• Problem description:
The task calls for each line of the records below in which the word "sách" appears.

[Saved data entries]
- Opening Delimiter -
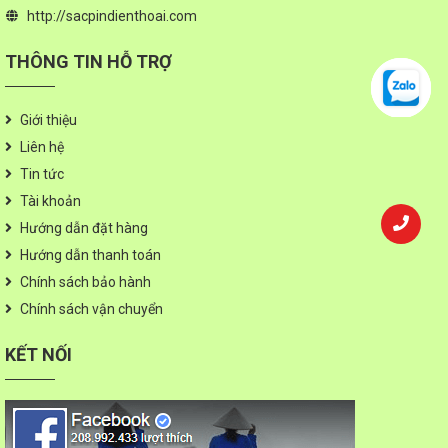
http://sacpindienthoai.com
THÔNG TIN HỖ TRỢ
Giới thiệu
Liên hệ
Tin tức
Tài khoản
Hướng dẫn đặt hàng
Hướng dẫn thanh toán
Chính sách bảo hành
Chính sách vận chuyển
KẾT NỐI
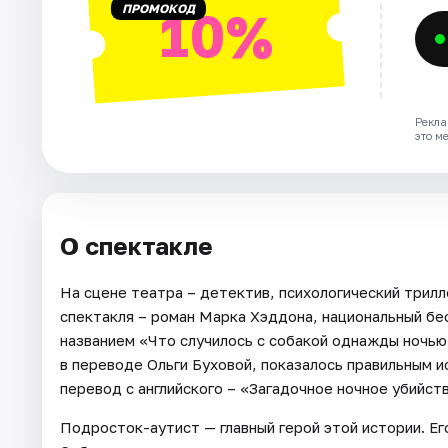
ПРОМОКОД
10%
Рекла
это м
О спектакле
На сцене театра – детектив, психологический трилл
спектакля – роман Марка Хэддона, национальный бе
названием «Что случилось с собакой однажды ночью
в переводе Ольги Буховой, показалось правильным и
перевод с английского – «Загадочное ночное убийст
Подросток-аутист — главный герой этой истории. Ег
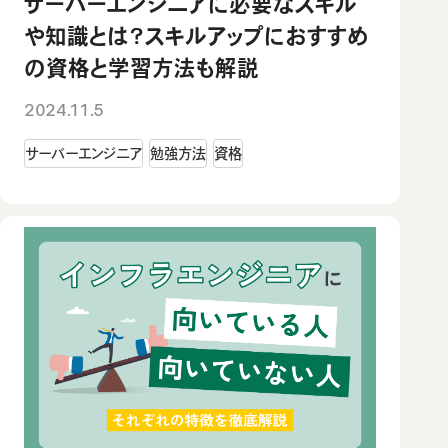
サーバーエンジニアに必要なスキル
や知識とは？スキルアップにおすすめ
の資格と学習方法も解説
2024.11.5
サーバーエンジニア
勉強方法
資格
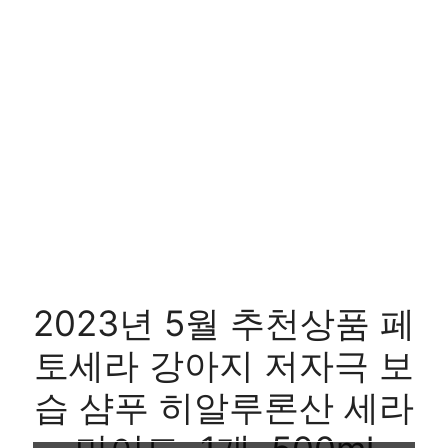
2023년 5월 추천상품 페
토세라 강아지 저자극 보
습 샴푸 히알루론산 세라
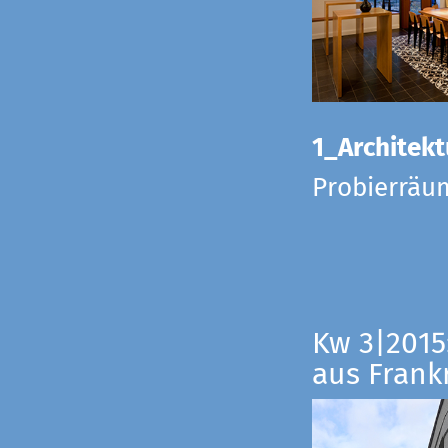
1_Architekt
Probierräu
Kw 3|2015
aus Frankr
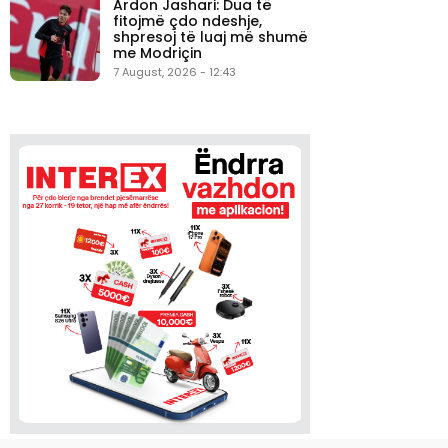
Ardon Jashari: Dua të
fitojmë çdo ndeshje,
shpresoj të luaj më shumë
me Modriçin
7 August, 2026 - 12:43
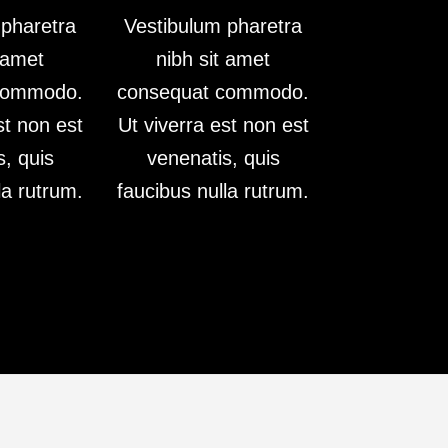
 pharetra
Vestibulum pharetra
t amet
nibh sit amet
commodo.
consequat commodo.
st non est
Ut viverra est non est
s, quis
venenatis, quis
la rutrum.
faucibus nulla rutrum.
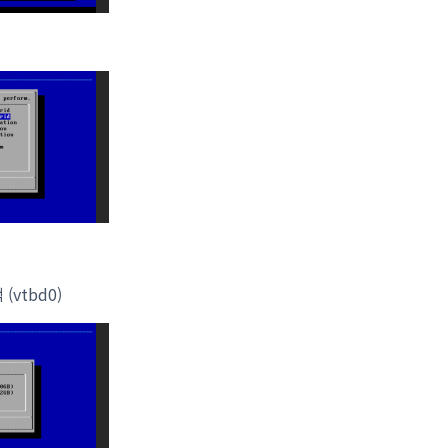
)
 (vtbd0)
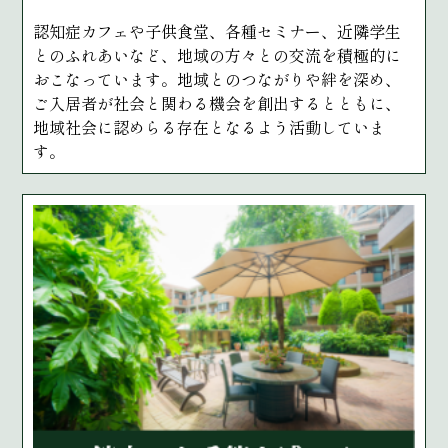
認知症カフェや子供食堂、各種セミナー、近隣学生
とのふれあいなど、地域の方々との交流を積極的に
おこなっています。地域とのつながりや絆を深め、
ご入居者が社会と関わる機会を創出するとともに、
地域社会に認めらる存在となるよう活動していま
す。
- Closing Delimiter -
• Exercise response:
Chính sách bảo hành
Chính sách vận chuyển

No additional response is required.